Paringa River – Marks Flat – Otoko River

5-13 February 2022

Geoff had been planning a return ascent of Mt McCullaugh in Fiordland for a long time. The frequency of storms had created issues on previous trips where extended glacier travel demanded periods of settled weather. The proposed route allowed flexibility to climb high on good days and retreat to valleys on bad days to make the most of variable weather. That appeared to be tested when a red weather warning for Fiordland coincided with the start of the trip. Geoff considered that it was better to get Huey’s tempestuous bad mood over with before the trip than during it! The road was washed out between Franz and Fox, so we were off, but on the less direct road route. We stayed at a back-packers in Haast.

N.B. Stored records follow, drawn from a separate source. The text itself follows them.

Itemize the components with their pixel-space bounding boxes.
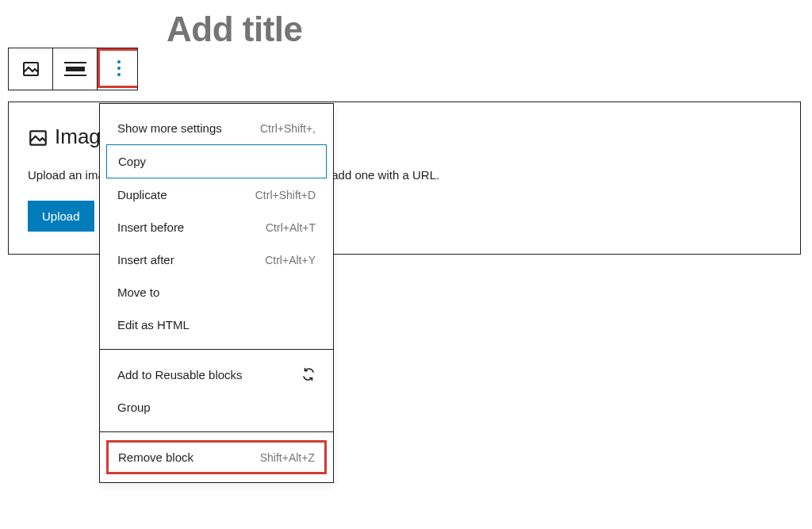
menu-item-label: Show more settings [117,121,222,135]
page-title-placeholder[interactable]: Add title [167,10,302,49]
reusable-icon [301,367,316,381]
menu-item-shortcut: Ctrl+Alt+Y [265,254,316,266]
menu-item-label: Insert after [117,253,174,266]
dropdown-section-edit: Show more settings Ctrl+Shift+, Copy Dup… [100,104,333,350]
menu-item-label: Edit as HTML [117,318,190,332]
menu-item-shortcut: Shift+Alt+Z [260,451,315,464]
menu-item-label: Copy [118,155,146,168]
menu-item-show-more-settings[interactable]: Show more settings Ctrl+Shift+, [100,112,333,144]
menu-item-label: Remove block [118,450,193,464]
block-options-dropdown: Show more settings Ctrl+Shift+, Copy Dup… [99,103,334,483]
more-vertical-icon [117,60,121,76]
menu-item-add-to-reusable-blocks[interactable]: Add to Reusable blocks [100,358,333,391]
menu-item-group[interactable]: Group [100,391,333,424]
align-icon [64,62,86,76]
more-options-button[interactable] [98,48,137,88]
menu-item-shortcut: Ctrl+Alt+T [266,221,316,234]
menu-item-copy[interactable]: Copy [106,144,327,178]
menu-item-label: Group [117,401,151,414]
menu-item-label: Move to [117,286,159,299]
menu-item-label: Add to Reusable blocks [117,368,243,381]
image-icon [21,59,40,79]
menu-item-shortcut: Ctrl+Shift+, [260,122,316,135]
menu-item-insert-before[interactable]: Insert before Ctrl+Alt+T [100,211,333,243]
menu-item-insert-after[interactable]: Insert after Ctrl+Alt+Y [100,243,333,276]
block-type-button[interactable] [9,48,53,90]
image-icon [28,128,47,147]
align-button[interactable] [53,48,98,90]
upload-button[interactable]: Upload [28,201,94,232]
menu-item-shortcut: Ctrl+Shift+D [255,189,316,201]
dropdown-section-reuse: Add to Reusable blocks Group [100,350,333,432]
block-toolbar [8,48,138,90]
menu-item-edit-as-html[interactable]: Edit as HTML [100,309,333,341]
menu-item-label: Insert before [117,220,184,234]
menu-item-move-to[interactable]: Move to [100,276,333,309]
menu-item-label: Duplicate [117,188,167,201]
menu-item-duplicate[interactable]: Duplicate Ctrl+Shift+D [100,178,333,211]
dropdown-section-remove: Remove block Shift+Alt+Z [100,432,333,482]
menu-item-remove-block[interactable]: Remove block Shift+Alt+Z [106,440,327,474]
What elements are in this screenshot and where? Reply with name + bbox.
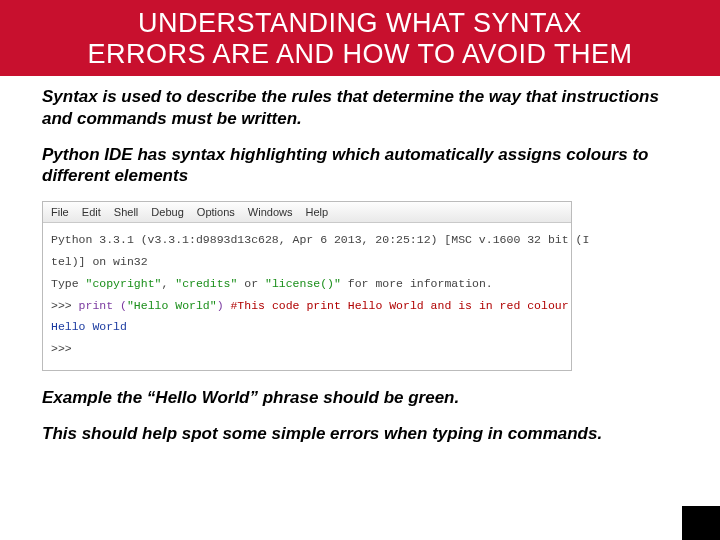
slide-title: UNDERSTANDING WHAT SYNTAX ERRORS ARE AND… bbox=[0, 0, 720, 76]
menu-options[interactable]: Options bbox=[197, 206, 235, 218]
menu-help[interactable]: Help bbox=[306, 206, 329, 218]
corner-decoration bbox=[682, 506, 720, 540]
ide-banner-2: tel)] on win32 bbox=[51, 251, 563, 273]
menu-edit[interactable]: Edit bbox=[82, 206, 101, 218]
paragraph-help-spot: This should help spot some simple errors… bbox=[42, 423, 688, 445]
ide-text: for more information. bbox=[341, 277, 493, 290]
ide-code-line: >>> print ("Hello World") #This code pri… bbox=[51, 295, 563, 317]
ide-string: "copyright" bbox=[86, 277, 162, 290]
ide-output: Python 3.3.1 (v3.3.1:d9893d13c628, Apr 6… bbox=[43, 223, 571, 370]
ide-paren: ) bbox=[217, 299, 231, 312]
ide-prompt-empty: >>> bbox=[51, 338, 563, 360]
paragraph-ide-highlight: Python IDE has syntax highlighting which… bbox=[42, 144, 688, 188]
ide-banner-1: Python 3.3.1 (v3.3.1:d9893d13c628, Apr 6… bbox=[51, 229, 563, 251]
ide-output-line: Hello World bbox=[51, 316, 563, 338]
slide-body: Syntax is used to describe the rules tha… bbox=[0, 76, 720, 469]
menu-windows[interactable]: Windows bbox=[248, 206, 293, 218]
ide-menubar: File Edit Shell Debug Options Windows He… bbox=[43, 202, 571, 223]
ide-string: "credits" bbox=[175, 277, 237, 290]
ide-comment: #This code print Hello World and is in r… bbox=[230, 299, 568, 312]
ide-banner-3: Type "copyright", "credits" or "license(… bbox=[51, 273, 563, 295]
ide-keyword-print: print bbox=[79, 299, 120, 312]
ide-text: Type bbox=[51, 277, 86, 290]
ide-string: "license()" bbox=[265, 277, 341, 290]
ide-text: or bbox=[237, 277, 265, 290]
title-line-1: UNDERSTANDING WHAT SYNTAX bbox=[12, 8, 708, 39]
menu-debug[interactable]: Debug bbox=[151, 206, 183, 218]
menu-file[interactable]: File bbox=[51, 206, 69, 218]
paragraph-example: Example the “Hello World” phrase should … bbox=[42, 387, 688, 409]
ide-text: , bbox=[161, 277, 175, 290]
ide-prompt: >>> bbox=[51, 299, 79, 312]
ide-paren: ( bbox=[120, 299, 127, 312]
title-line-2: ERRORS ARE AND HOW TO AVOID THEM bbox=[12, 39, 708, 70]
paragraph-syntax-def: Syntax is used to describe the rules tha… bbox=[42, 86, 688, 130]
ide-screenshot: File Edit Shell Debug Options Windows He… bbox=[42, 201, 572, 371]
ide-string: "Hello World" bbox=[127, 299, 217, 312]
menu-shell[interactable]: Shell bbox=[114, 206, 138, 218]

Day 1 of tramping started with an exciting jet-boat ride in Ben Monk’s boat to the Paringa – Otoko Forks. The Paringa had dropped significantly and ran clear above the forks but the Otoko was still discoloured. The other half of the party admired the track work that Jane, Geoff, Raymond and Sven had recently done on the way to Tunnel Creek Hut. The jet-boat put us well ahead of schedule, so we reached the proposed day’s destination of Tunnel Creek Hut at 3pm. Geoff had proposed that the first two days with heavy packs should be short but that meant the second day’s destination was just up the hill, “up” being the operative word. With a bad weather day forecast, the attraction of being a day ahead of schedule was too great, so Day 2 was squeezed into Day 1.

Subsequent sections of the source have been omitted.